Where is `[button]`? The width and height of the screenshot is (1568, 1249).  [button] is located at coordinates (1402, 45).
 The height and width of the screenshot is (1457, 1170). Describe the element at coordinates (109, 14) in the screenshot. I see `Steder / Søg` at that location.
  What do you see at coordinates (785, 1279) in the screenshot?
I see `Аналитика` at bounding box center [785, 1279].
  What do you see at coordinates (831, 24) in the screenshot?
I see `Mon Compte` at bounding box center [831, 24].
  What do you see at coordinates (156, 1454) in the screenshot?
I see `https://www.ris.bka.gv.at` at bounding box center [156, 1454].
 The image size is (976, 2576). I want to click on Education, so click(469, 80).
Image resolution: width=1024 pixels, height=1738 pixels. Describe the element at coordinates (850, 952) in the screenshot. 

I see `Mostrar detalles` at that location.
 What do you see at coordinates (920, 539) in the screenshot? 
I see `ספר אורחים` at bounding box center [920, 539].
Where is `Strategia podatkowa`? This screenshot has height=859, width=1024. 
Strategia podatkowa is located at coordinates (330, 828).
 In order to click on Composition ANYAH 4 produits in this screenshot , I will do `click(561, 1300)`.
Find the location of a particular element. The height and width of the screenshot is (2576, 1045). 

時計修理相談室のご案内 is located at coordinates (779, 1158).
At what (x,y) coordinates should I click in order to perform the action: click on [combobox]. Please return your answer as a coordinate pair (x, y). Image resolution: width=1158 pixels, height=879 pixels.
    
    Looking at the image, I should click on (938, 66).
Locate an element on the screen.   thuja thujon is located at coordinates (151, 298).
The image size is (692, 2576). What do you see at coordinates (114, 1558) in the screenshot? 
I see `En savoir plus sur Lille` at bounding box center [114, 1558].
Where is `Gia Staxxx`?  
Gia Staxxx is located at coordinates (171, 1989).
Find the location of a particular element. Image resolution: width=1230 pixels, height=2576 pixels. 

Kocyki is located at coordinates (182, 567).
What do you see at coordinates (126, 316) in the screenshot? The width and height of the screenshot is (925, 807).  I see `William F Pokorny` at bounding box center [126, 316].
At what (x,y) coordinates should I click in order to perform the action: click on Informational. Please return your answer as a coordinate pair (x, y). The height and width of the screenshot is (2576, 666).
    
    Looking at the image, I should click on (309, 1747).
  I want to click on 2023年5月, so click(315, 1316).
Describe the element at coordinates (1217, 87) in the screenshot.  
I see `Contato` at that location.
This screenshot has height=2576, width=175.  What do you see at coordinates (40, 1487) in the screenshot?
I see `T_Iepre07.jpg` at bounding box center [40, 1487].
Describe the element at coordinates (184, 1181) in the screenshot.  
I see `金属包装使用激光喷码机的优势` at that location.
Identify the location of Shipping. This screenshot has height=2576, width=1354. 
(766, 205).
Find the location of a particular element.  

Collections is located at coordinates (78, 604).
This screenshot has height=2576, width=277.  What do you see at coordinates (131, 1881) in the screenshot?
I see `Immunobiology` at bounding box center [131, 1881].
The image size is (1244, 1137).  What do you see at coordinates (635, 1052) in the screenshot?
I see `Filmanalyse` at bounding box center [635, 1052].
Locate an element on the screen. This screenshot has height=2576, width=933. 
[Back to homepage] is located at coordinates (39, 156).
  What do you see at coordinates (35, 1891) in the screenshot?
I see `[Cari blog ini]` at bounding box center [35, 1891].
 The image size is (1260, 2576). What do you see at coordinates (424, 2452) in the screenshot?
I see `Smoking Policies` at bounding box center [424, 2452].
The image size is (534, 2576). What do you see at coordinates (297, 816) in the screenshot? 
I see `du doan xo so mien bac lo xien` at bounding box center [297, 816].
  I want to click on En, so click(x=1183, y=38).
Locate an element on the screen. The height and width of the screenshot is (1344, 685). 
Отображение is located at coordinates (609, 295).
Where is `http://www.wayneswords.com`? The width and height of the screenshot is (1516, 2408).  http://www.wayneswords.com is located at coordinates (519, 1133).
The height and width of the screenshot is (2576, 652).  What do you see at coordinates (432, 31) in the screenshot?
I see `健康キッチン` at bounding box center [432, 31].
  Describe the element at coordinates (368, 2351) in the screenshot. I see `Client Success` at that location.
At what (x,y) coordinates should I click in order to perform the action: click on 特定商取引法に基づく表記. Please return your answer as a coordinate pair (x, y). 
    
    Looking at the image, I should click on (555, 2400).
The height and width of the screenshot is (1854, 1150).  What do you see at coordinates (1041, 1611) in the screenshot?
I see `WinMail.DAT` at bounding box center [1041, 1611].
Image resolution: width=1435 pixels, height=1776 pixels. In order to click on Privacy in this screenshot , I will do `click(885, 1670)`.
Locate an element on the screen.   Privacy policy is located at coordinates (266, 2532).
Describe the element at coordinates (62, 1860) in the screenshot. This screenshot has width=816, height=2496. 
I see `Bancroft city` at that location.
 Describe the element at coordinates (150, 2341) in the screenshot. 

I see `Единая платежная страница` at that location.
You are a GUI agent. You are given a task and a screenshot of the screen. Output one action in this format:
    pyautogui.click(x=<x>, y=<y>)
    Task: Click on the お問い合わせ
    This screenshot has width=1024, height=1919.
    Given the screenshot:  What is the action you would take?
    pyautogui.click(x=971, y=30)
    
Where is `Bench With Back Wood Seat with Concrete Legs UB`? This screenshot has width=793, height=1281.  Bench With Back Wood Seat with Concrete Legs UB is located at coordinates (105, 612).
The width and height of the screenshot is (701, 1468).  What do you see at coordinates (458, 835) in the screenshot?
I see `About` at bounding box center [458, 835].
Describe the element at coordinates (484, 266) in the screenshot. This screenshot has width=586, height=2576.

**TASK DETAILS**
Work out how many lines in the records contain the word "Privacy", and give that number by itself.

**COMPLETED TASK**
2